Nella precedente raccolta di racconti avevo voluto indagare e mettere in scena gli effetti concreti delle illusioni, dei ricordi, delle proiezioni sulle relazioni umane, registrandole per così dire dall’alto, nella struttura che legava le storie tra loro. In questo libro invece ho voluto addentrarmi più in profondità, concentrandomi sugli effetti dirompenti, ma non necessariamente visibili, del desiderio, dell’impulso che ci muove verso l’altro o l’altrove, raccontando una storia piccola, con una protagonista “senza qualità” e apparentemente priva di moti vitali, tenuta in apnea in un mondo in cui qualsiasi slancio è violentemente annichilito o, peggio, codificato.
Quanto proietta di se stessa nei personaggi che racconta?

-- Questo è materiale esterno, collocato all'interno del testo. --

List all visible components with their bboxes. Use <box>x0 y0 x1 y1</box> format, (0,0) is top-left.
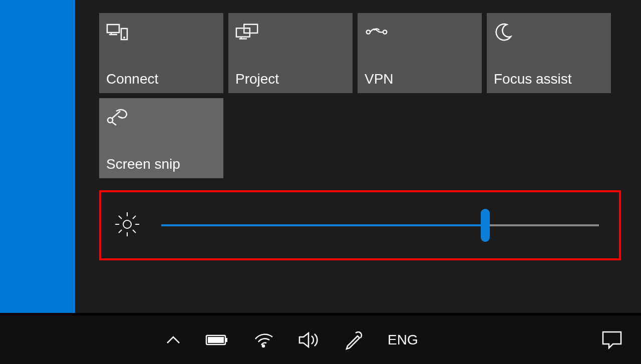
tile-label: Project <box>235 71 345 87</box>
project-icon <box>235 22 259 42</box>
connect-icon <box>106 22 130 42</box>
tile-label: Connect <box>106 71 215 87</box>
vpn-icon <box>365 22 389 42</box>
tile-screen-snip[interactable]: Screen snip <box>99 98 223 178</box>
action-center-icon[interactable] <box>601 330 623 350</box>
svg-line-14 <box>112 122 116 125</box>
desktop-blue-edge <box>0 0 75 313</box>
slider-thumb[interactable] <box>481 209 490 242</box>
svg-line-22 <box>119 230 122 233</box>
brightness-icon <box>113 210 141 240</box>
volume-icon[interactable] <box>298 331 319 349</box>
svg-marker-28 <box>299 333 308 347</box>
tile-vpn[interactable]: VPN <box>358 13 482 93</box>
taskbar: ENG <box>0 315 641 364</box>
tile-connect[interactable]: Connect <box>99 13 223 93</box>
svg-point-15 <box>123 220 131 228</box>
tile-project[interactable]: Project <box>228 13 353 93</box>
brightness-highlight-box <box>99 190 621 260</box>
language-indicator[interactable]: ENG <box>388 332 418 348</box>
svg-rect-0 <box>107 25 119 33</box>
moon-icon <box>494 22 518 42</box>
tile-label: VPN <box>365 71 474 87</box>
tray-overflow-chevron-icon[interactable] <box>165 335 181 345</box>
svg-point-10 <box>383 30 387 34</box>
slider-fill <box>161 224 485 226</box>
svg-rect-25 <box>225 338 227 342</box>
svg-point-11 <box>108 118 113 123</box>
screen-snip-icon <box>106 107 130 127</box>
slider-track <box>161 224 599 226</box>
svg-point-27 <box>262 345 264 347</box>
brightness-slider[interactable] <box>161 215 599 235</box>
tile-label: Screen snip <box>106 156 215 172</box>
svg-point-4 <box>124 37 125 39</box>
svg-line-21 <box>133 230 136 233</box>
wifi-icon[interactable] <box>252 331 274 349</box>
tile-focus-assist[interactable]: Focus assist <box>487 13 611 93</box>
language-label: ENG <box>388 332 418 348</box>
tile-label: Focus assist <box>494 71 603 87</box>
svg-point-9 <box>367 30 370 34</box>
quick-action-tiles: Connect Project <box>99 13 621 178</box>
action-center-panel: Connect Project <box>75 0 641 313</box>
pen-icon[interactable] <box>344 330 364 350</box>
svg-line-23 <box>133 216 136 219</box>
svg-line-20 <box>119 216 122 219</box>
battery-icon[interactable] <box>205 333 228 346</box>
svg-rect-26 <box>208 337 224 343</box>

In una lettera a Freud, Stefan Zweig scrive: «Non esiste un prodotto dell’immaginazione senza fonti nella realtà: ogni invenzione è un ritrovamento»; ossia, più che proiettarmi, attribuendo al personaggio caratteristiche mie, avviene il processo inverso. Il mio punto di partenza è sempre un nucleo, un motivo esistenziale, e invento i personaggi che possano esserne animati, evitandone la riduzione a puri simulacri. E lì inevitabilmente mi ritrovo, più distillata che esposta.